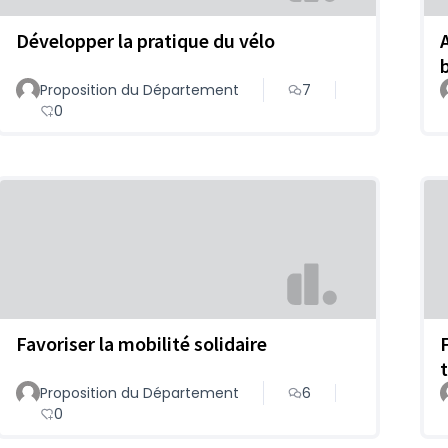
Développer la pratique du vélo
Proposition du Département
7
0
Favoriser la mobilité solidaire
t
Proposition du Département
6
0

> **How to complete this task**
Output nothing but the lines from the one containing "Favoriser la mobilité solidaire" through the last line of the data, exactly as they stand.

> **Task output**
Favoriser la mobilité solidaire
t
Proposition du Département
6
0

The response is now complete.